Hudson(38)



I need to focus on that, focus on the real, and abandon thoughts of the impossible.

I brush a kiss on her forehead. “I need to order dinner. Chinese okay?”

“Sounds delicious.”

She stretches and her tits pop out from under the covers. They’re gorgeous and are distracting me from food, but Alayna works later and I need to take care of her. “I’ll call it in.”

I feel her eyes on me as I leave the room, and I very nearly let them pull me back to her. Except I’m a man of discipline. I can abstain from the things that I can’t have and Alayna Withers…I can only have her in this way—in measured doses. In fragments of time.

But when I am with her, I will be with her completely.

I make the call to the Chinese place on the corner. They’re on speed dial and know me well.

Then I take a few minutes to gather my thoughts, to remind myself of the games I’m playing and the games I refuse to play.

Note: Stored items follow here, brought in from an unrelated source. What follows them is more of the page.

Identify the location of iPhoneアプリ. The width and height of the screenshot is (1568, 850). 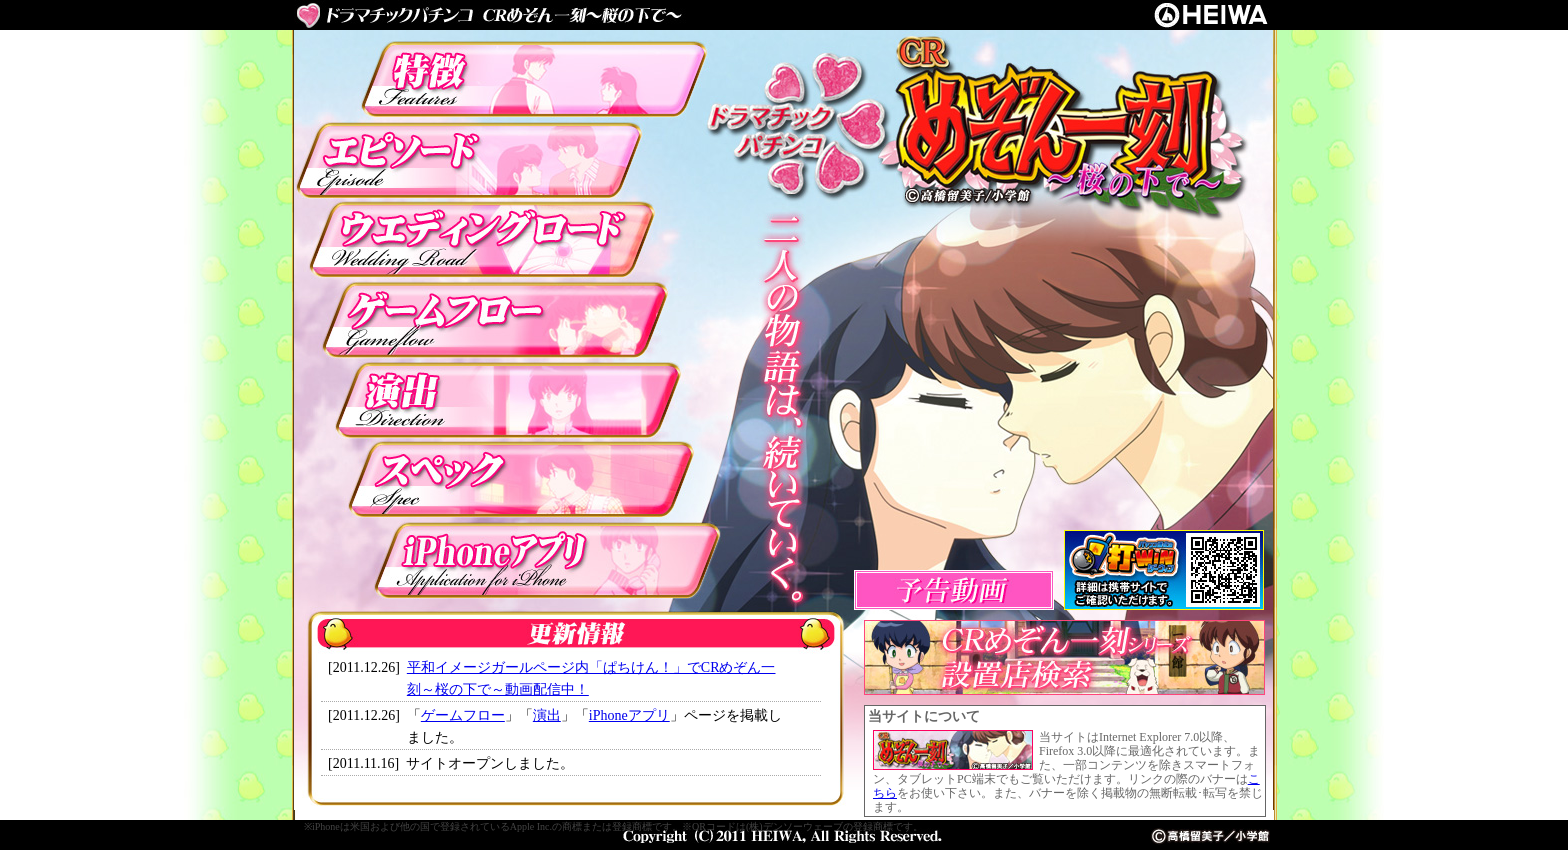
(629, 715). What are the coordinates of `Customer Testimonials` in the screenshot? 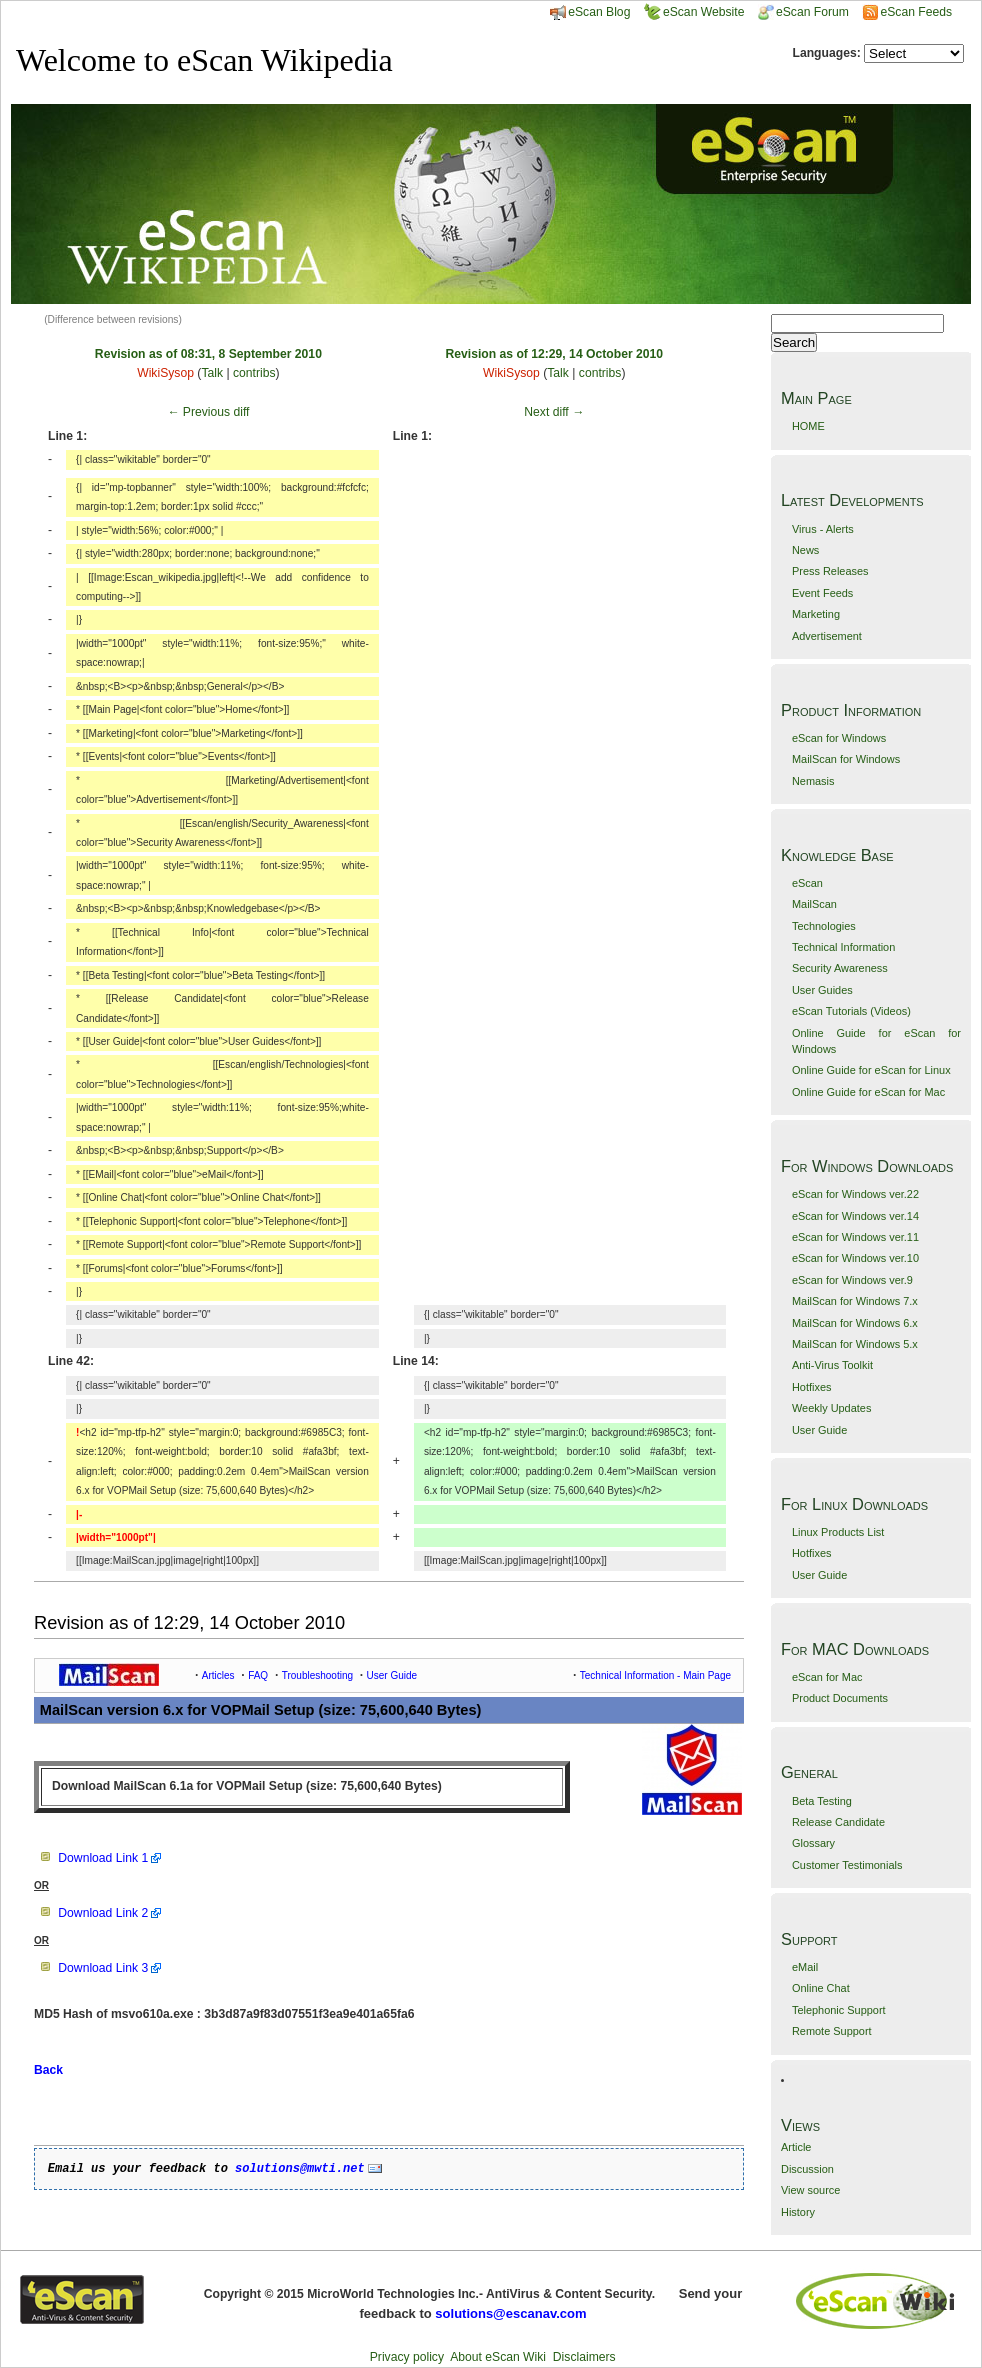 It's located at (847, 1865).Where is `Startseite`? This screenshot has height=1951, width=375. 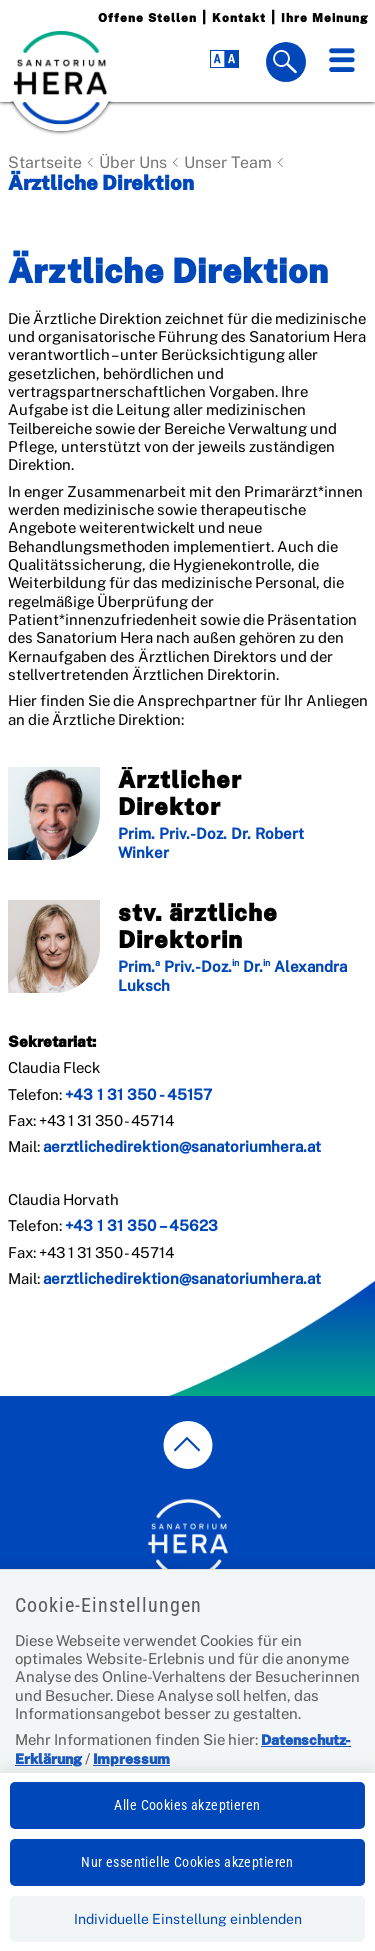 Startseite is located at coordinates (45, 162).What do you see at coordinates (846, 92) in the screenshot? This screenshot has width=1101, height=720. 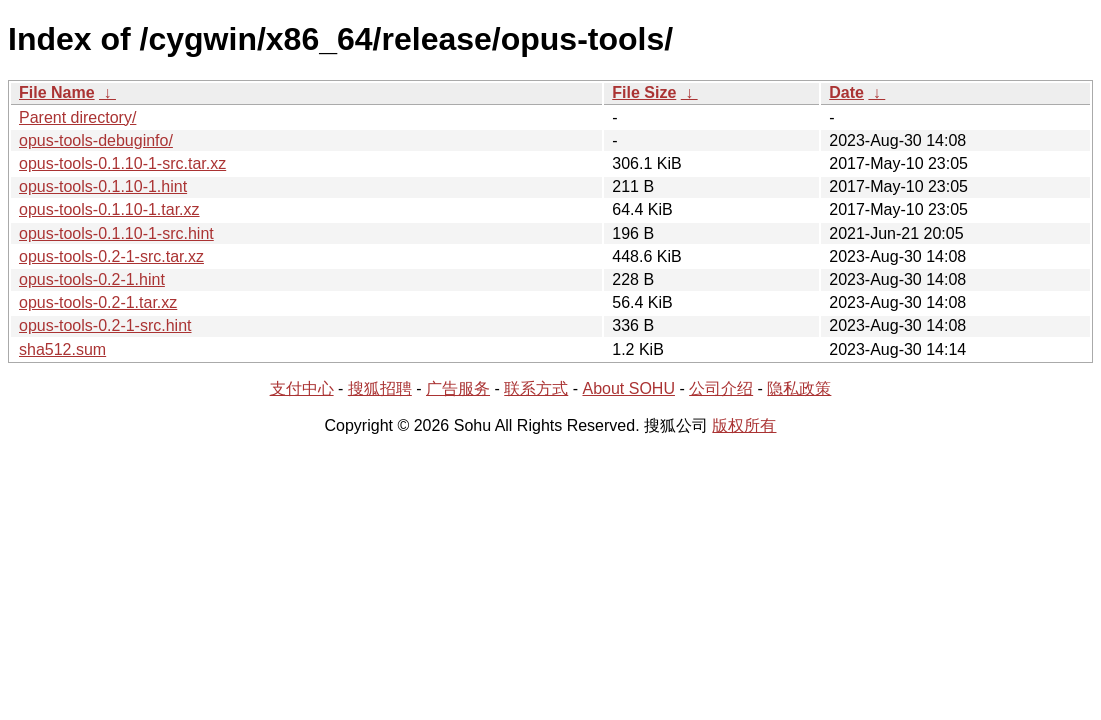 I see `Date` at bounding box center [846, 92].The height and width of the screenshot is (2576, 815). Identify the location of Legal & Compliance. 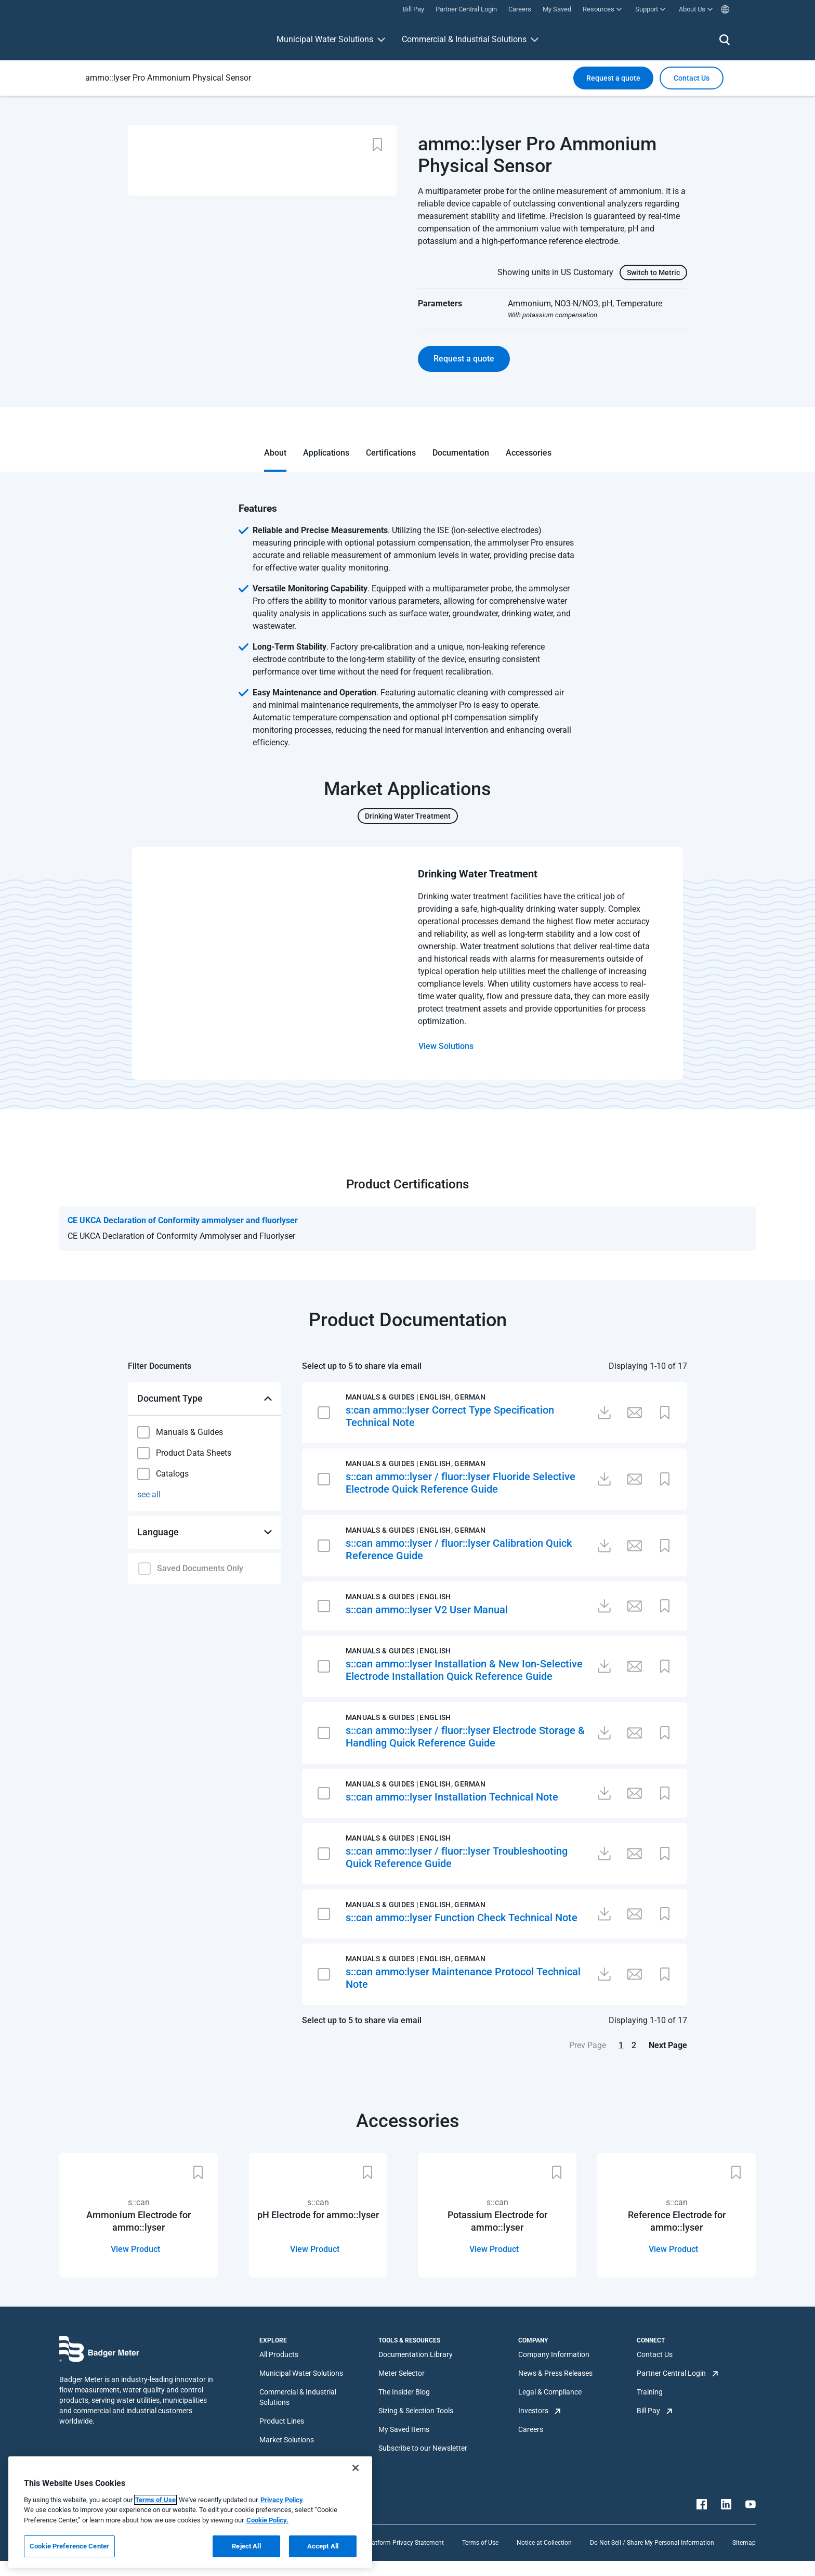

When I return, I need to distance myself from her. This evening can’t be construed as anything but what it is—a simple f**k. She can’t believe there is anything more to my desire than that.

Because there’s not. I won’t let there be, no matter what ideas are shaping in my mind.

I collect the clothes we’d discarded earlier in the living room, not letting my mind recall the details of the hot memory. When I return to my room, she’s half-dressed. It should be a good thing—she understands exactly what this was supposed to be and she isn’t cleaving to the physical act, making it something meaningful, like most women would.

And I’m disappointed.

“You’re getting dressed?”

I’ve startled her. She covers herself with her arms, hiding from me. I don’t like her hiding.

But that’s not a fair thing to want. Not when I’m hiding. From everyone. From her.

Still, I can’t let her go.

I throw the shirt and tie onto the laundry basket and strike a stern pose. “Are you in a hurry to leave?” My gaze travels the length of her body—her well-toned legs, her trimmed *. My cock twitches with arousal.

She shivers and I wonder if she’s cold or if she can sense my want.

Then she looks away and I realize she has no idea how she affects me. It’s insane that a woman so intelligent can’t see the obvious.

“Guys don’t usually want me to hang around after sex,” she says.

I’m ripped apart by her words. “That statement brings up so many issues for discussion that I don’t know where to begin.”

She’s perfect and men have turned her away? I step toward her on impulse. “What is wrong with men to not…?” I can’t finish the statement. Because I should be turning her away. Because sentences like that are too close to sharing emotions. Because thinking of her with other men makes my gut twist.

Yet, I have to say something. “Alayna, please don’t group me with other guys you know. I’d like to think I’m not like most of them. And I don’t want to know or think about you having sex with other men. I don’t share.”

She doesn’t meet my eyes, but I can tell she likes what I’ve said.

“That sounds awfully relationship-y to me. I thought you didn’t do relationships,” she says as she tugs on her shorts.

It’s not a challenge—she’s feeling out the boundaries of what’s going on with us. I admire her for that. “I don’t do romantic relationships. Sexual relationships are another thing entirely. Why are you getting ready to leave?”

She reaches for her shirt, but I beat her to it. “Stop,” I say, holding her shirt out of her reach. I put my finger under her chin, tilting her to meet my eyes. It’s an intimate gesture—almost too intimate. Lost in her eyes, I say the words I shouldn’t but that can’t bear to be held inside. “I want you to stay.” I add my addendum so that my plea doesn’t get misconstrued—by her or by me. “And, if you are so inclined, I’d prefer that you not be dressed.”

She’s stubborn. Or cautious. “You’re dressed.” She crosses her arms over her chest again and thrusts out her lip in such a way that it takes all my energy not to lean forward and nibble on it.

“As soon as the food’s here, I’ll be happy to lose the clothing. Would that make you feel better?” It would help me to be naked with her. This strange energy between us is wearing on me. The physical is what I have to give her. I need to bring that back to the forefront of our relationship.

“Yes,” she answers, and I’m relieved.

But then she changes her mind. “I don’t know.”

I brush my hand against her cheek. Other women are so easy to read, so easy to manipulate because I understand what they’re thinking. But Alayna—she’s different. And all I know is that I have to have more of her. “What’s going on inside your head, precious? Are you going to run off every time we have sex?”




She turns away from me. “I hadn’t really thought this would be more than a one-time thing, Hudson.”

Honestly, I’d thought that I could get her out of my system easier than this myself. But I can’t. I need her in a way that I can’t fully understand.

And something about the way we connected makes me think she feels the same. So why is she running?